Q) Suppose that X1, · · · , Xn form a random sample from a uniform distribution on the interval (θ, θ + 1).where the value of the parameter θ is unknown (−∞ < θ < ∞). Clearly, the density function is f(x|θ) = (1) , for θ ≤ x ≤ θ + 1
My attempt: I never faced a similar question before in all the previous examples that I did I took the product of the pdf/pmf for all Xs then differentiated and equated to 0 but in this question such approach doesn't work.I am thinking maybe I have to manipulate the domain for x.
Thanks in advance for any help
Let's look at an example. I have chosen a value of $\theta$, which I will not reveal to you. Then I have generated $n = 6$ IID observations $\boldsymbol x = (x_1, \ldots, x_6)$ from a $\operatorname{Uniform}(\theta,\theta+1)$ distribution.
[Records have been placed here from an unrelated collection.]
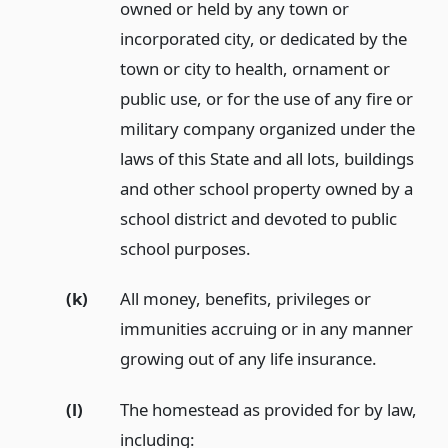
owned or held by any town or
incorporated city, or dedicated by the
town or city to health, ornament or
public use, or for the use of any fire or
military company organized under the
laws of this State and all lots, buildings
and other school property owned by a
school district and devoted to public
school purposes.
(k)
All money, benefits, privileges or
immunities accruing or in any manner
growing out of any life insurance.
(l)
The homestead as provided for by law,
including:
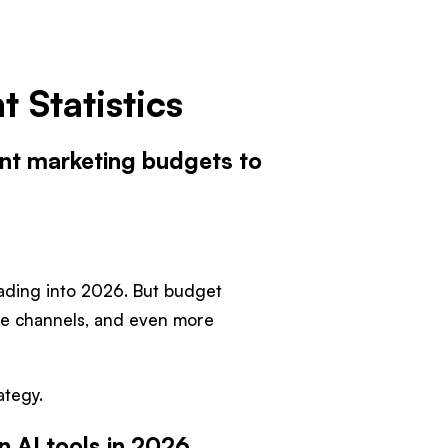
 Statistics
ent marketing budgets to
eading into 2026. But budget
re channels, and even more
ategy.
n AI tools in 2026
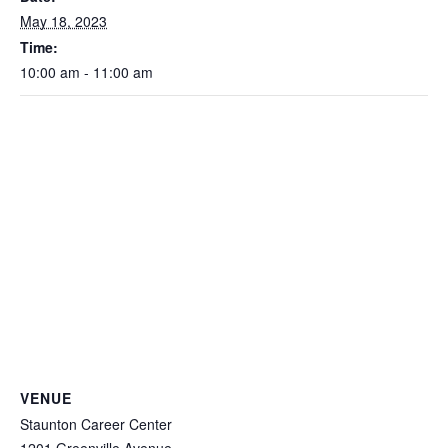
May 18, 2023
Time:
10:00 am - 11:00 am
VENUE
Staunton Career Center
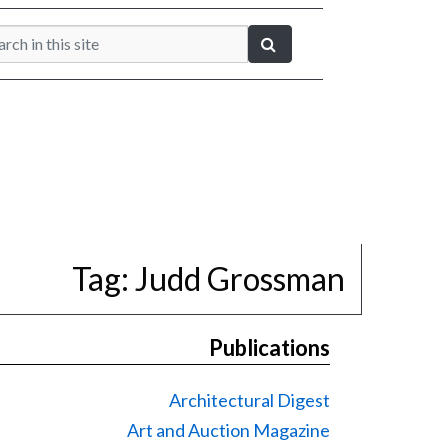
Tag:
Judd Grossman
Publications
Architectural Digest
Art and Auction Magazine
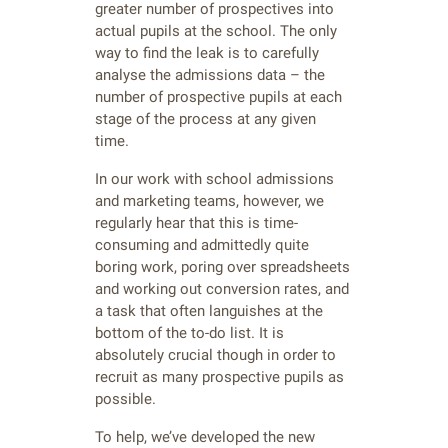
greater number of prospectives into
actual pupils at the school. The only
way to find the leak is to carefully
analyse the admissions data – the
number of prospective pupils at each
stage of the process at any given
time.
In our work with school admissions
and marketing teams, however, we
regularly hear that this is time-
consuming and admittedly quite
boring work, poring over spreadsheets
and working out conversion rates, and
a task that often languishes at the
bottom of the to-do list. It is
absolutely crucial though in order to
recruit as many prospective pupils as
possible.
To help, we’ve developed the new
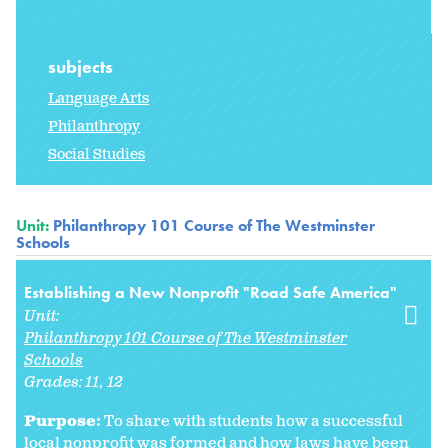
subjects
Language Arts
Philanthropy
Social Studies
Unit:
Philanthropy 101 Course of The Westminster
Schools
Establishing a New Nonprofit "Road Safe America"
Unit:
Philanthropy 101 Course of The Westminster
Schools
Grades:
11
12
Purpose:
To share with students how a successful
local nonprofit was formed and how laws have been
The values I have observed are: $$\boldsymbol x = \{3.57347, 4.06865, 4.22543, 3.68704, 3.73285, 3.85223 \}.$$ Now, given that data, what can you say about $\theta$? You know that it cannot possibly be larger than the smallest observation in the sample, nor can it be smaller than the largest observation in the sample minus one: i.e., you are constrained to choose $$3.22543 = x_{(n)} - 1 \le \theta \le x_{(1)} = 3.57347.$$ Conversely, any value of $\theta$ in this range is admissible, and moreover, because the likelihood is constant for any $\theta$ in this interval, it follows that any choice of $\hat \theta$ in this interval is a MLE for $\theta$.
Specifically, the likelihood should be properly written as $$\mathcal L(\theta \mid \boldsymbol x) = \mathbb 1(\theta \le x_{(1)} \le x_{(n)} \le \theta+1).$$ Note this likelihood is a function of the sufficient statistic $$\boldsymbol (\boldsymbol x) = (x_{(1)}, x_{(n)}),$$ which comprises the minimum and maximum order statistics of the sample. Then the likelihood is maximized for any $\hat \theta$ for which the indicator function equals $1$, namely whenever $x_{(n)} - 1 \le \hat \theta \le x_{(1)}.$